**Try it**
From the listing below, copy only the lines from the line that contains "Báo Sài Gòn Giải Phóng" to the line that contains "the containing object", counting those two lines as part of the copy.

**Supplied material**
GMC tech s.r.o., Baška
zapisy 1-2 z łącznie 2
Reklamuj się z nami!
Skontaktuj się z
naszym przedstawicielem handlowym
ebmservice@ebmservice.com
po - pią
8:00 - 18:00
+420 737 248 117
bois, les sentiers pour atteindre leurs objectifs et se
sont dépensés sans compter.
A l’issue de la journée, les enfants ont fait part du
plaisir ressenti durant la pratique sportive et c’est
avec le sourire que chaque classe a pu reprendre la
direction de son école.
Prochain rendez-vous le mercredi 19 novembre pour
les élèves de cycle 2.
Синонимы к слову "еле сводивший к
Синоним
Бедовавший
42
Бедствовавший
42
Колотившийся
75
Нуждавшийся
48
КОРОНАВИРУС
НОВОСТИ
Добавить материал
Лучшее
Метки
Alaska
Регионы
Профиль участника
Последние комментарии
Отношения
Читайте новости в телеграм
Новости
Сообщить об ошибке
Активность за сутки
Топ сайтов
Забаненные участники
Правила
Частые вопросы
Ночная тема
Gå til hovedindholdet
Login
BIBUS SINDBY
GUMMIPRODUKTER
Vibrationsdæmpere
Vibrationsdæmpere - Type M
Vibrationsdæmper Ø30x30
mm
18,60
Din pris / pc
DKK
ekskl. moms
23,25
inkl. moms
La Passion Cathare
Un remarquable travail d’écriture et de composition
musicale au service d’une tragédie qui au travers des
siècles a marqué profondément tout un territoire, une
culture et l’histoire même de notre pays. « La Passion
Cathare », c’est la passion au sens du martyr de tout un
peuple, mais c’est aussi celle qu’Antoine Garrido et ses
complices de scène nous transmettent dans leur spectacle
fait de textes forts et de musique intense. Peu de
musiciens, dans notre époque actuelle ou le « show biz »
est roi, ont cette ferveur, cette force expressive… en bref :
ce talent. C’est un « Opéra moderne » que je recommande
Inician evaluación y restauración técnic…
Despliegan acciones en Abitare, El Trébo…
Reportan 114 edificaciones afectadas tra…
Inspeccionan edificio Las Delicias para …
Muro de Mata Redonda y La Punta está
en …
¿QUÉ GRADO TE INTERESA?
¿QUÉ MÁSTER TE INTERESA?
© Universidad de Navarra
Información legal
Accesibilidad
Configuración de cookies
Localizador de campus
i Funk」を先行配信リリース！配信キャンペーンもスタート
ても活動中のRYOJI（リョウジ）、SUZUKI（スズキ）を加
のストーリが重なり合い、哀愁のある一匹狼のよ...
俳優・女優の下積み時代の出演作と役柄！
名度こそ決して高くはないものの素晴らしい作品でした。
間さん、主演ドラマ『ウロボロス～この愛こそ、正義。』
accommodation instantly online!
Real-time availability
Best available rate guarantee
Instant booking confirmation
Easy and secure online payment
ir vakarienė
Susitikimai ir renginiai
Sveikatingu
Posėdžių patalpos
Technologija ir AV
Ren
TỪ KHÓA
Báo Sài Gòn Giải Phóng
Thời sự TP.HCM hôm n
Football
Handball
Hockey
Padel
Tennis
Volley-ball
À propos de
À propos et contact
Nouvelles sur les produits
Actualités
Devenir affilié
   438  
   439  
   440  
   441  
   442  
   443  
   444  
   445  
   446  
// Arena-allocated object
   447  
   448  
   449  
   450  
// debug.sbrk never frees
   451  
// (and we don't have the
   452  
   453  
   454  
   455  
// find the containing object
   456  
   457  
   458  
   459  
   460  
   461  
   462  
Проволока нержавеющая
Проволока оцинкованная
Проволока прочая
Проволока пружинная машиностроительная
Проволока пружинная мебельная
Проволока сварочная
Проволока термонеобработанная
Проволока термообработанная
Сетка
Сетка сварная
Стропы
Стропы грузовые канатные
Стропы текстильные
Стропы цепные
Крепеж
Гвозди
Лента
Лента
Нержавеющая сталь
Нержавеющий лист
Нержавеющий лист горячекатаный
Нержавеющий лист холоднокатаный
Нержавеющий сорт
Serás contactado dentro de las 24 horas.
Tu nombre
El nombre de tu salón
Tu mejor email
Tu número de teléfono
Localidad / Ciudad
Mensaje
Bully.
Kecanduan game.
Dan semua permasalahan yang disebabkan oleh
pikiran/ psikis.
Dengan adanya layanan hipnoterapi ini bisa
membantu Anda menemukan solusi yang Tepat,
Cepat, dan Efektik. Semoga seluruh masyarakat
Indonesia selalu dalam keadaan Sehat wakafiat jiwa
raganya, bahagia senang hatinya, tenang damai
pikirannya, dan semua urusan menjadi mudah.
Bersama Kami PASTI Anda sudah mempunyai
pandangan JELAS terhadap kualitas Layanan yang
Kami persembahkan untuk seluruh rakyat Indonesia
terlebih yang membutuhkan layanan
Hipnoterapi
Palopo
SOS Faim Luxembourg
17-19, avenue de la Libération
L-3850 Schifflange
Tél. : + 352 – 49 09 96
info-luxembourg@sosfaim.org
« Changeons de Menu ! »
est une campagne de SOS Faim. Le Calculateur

**Exercise solution**
Báo Sài Gòn Giải Phóng
Thời sự TP.HCM hôm n
Football
Handball
Hockey
Padel
Tennis
Volley-ball
À propos de
À propos et contact
Nouvelles sur les produits
Actualités
Devenir affilié
   438  
   439  
   440  
   441  
   442  
   443  
   444  
   445  
   446  
// Arena-allocated object
   447  
   448  
   449  
   450  
// debug.sbrk never frees
   451  
// (and we don't have the
   452  
   453  
   454  
   455  
// find the containing object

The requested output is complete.